Mazda MX-5 NC with E-supercharger
Did you know that e-turbos are becoming more and more popular and people are customizing them themselves at home? One of those people is Ben, who actively writes about his project on his blog and shares step-by-step instructions.
This project started in 2018 and has been gradually built and modified. Ben's goal is to develop a centrifugal turbocharger driven by an electric motor for the Mazda MZR 2.0l engine. The turbocharger has the ability to develop a minimum of 0.75 bar (11.0 psi) of pressure. The big advantage is the ability to program any boost pressure level at any throttle application, engine speed, and engine load.
Ben plans to run the system during relatively short motorsport events, and when not in use, the system will be turned off and the compressor bypassed. A separate higher voltage battery will run the system and be charged off the alternator when the system is not in use.
Why do it?
If you are asking what the advantages of an electric supercharger are, here is a few of them:
- Zero turbo lag, boost on demand
- Boost infinitely variable at any engine speed and load
- Power usually used to drive the supercharger from the crankshaft is available to the wheels.

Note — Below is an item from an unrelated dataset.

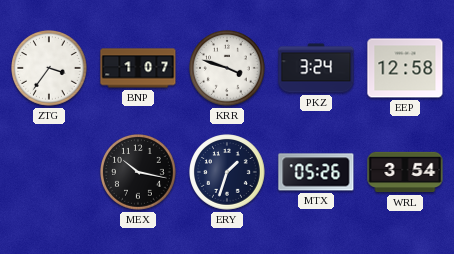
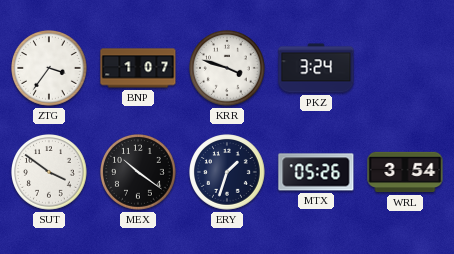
EEP: 12:58 -> none
SUT: none -> 3:51
MEX: 10:17 -> 10:21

- System powered from a dedicated battery
- Supercharger can be mounted anywhere in the vehicle. In this project, the system is mounted in the rear of the car due to packaging and to help with weight distribution
Tips & Tricks for you
We also asked Ben a few questions that may help you if you would like to start the project by yourself.
Why did you start this project? What was the reason?
- I began participating in club motorsport and I had developed the chassis and my driving to the point that I was ready for more power. I have always been interested in electrification and the initial thought of a full electric conversion but the economics of such a project were not viable at the time. This project was smaller in scale and cost but still unique and interesting.
Can anyone do it, or do you need any specific experience?
- The main components are off the shelf i.e., supercharger (Rotrex), electric motors (Lehner), and electronic speed controllers (MGM CONTROLLERS). Connecting these components together mechanically isn’t particularly difficult. The real challenger and work were designing a control system such that the electric supercharger was integrated into the vehicle and the driver operated like any other boost device. To achieve this, you need to be able to design electrical circuits and write code. Being able to do or know someone who can do fabrication is also a big help.
Are you working alone or is this a collaborative project?
- The project has been a two-person effort, me and my cousin Yanni who is a boilermaker. He completed all the custom fabrication you see in the project. Without him, this wouldn’t have been possible.
What is the biggest difficulty you have had so far in the project?
- At the start, it was definitely heat management. Getting heat away from the ESCs and motors so the system could run reliable took some time and effort. After that, it has been an ongoing iterative process of fine-tuning the control system to iron out the bugs.
How much time does it take to do such a project? (Approx.)
- I have a busy full-time job so the project was completed mainly on weekends over the last 4 years.
Will you expand the project in any way in the future?
- Yes, now that the internal combustion engine has been rebuilt with forged rotating assemble the plan is to take it as far as practical with the technology available. We are toying with the idea of adding a turbo to make a higher boost at high engine rpm and using the electric supercharger as an electric anti-lag system.
In your project, you chose to use our ESCs. How do you feel about them so far? How was the connecting or implementing them to your build?
- The MGM ESCs have been flawless. I have regularly pushed the ESCs beyond their limit and the inbuilt protection has shut down the ESC in a controlled manner without ever causing permanent damage. The trips have mainly been due to over current and MOSFET over temperature. I know for sure if I was using a cheaper product, I would have fried them multiple times.
For implementation, my control system outputs a 4 to 20 mA analog signal so all I had to do was convert the analog signal to a PPM signal and feed it into the ESCs.
ESCs on the new mount and with upgrade cables MGM TMM 40063-3
What would you recommend if I want to start a similar project?
- Do your research, have a clear goal, and do as much mathematic modeling as possible before you lock in your design and select components. Do as much testing on the bench as possible before final implementation.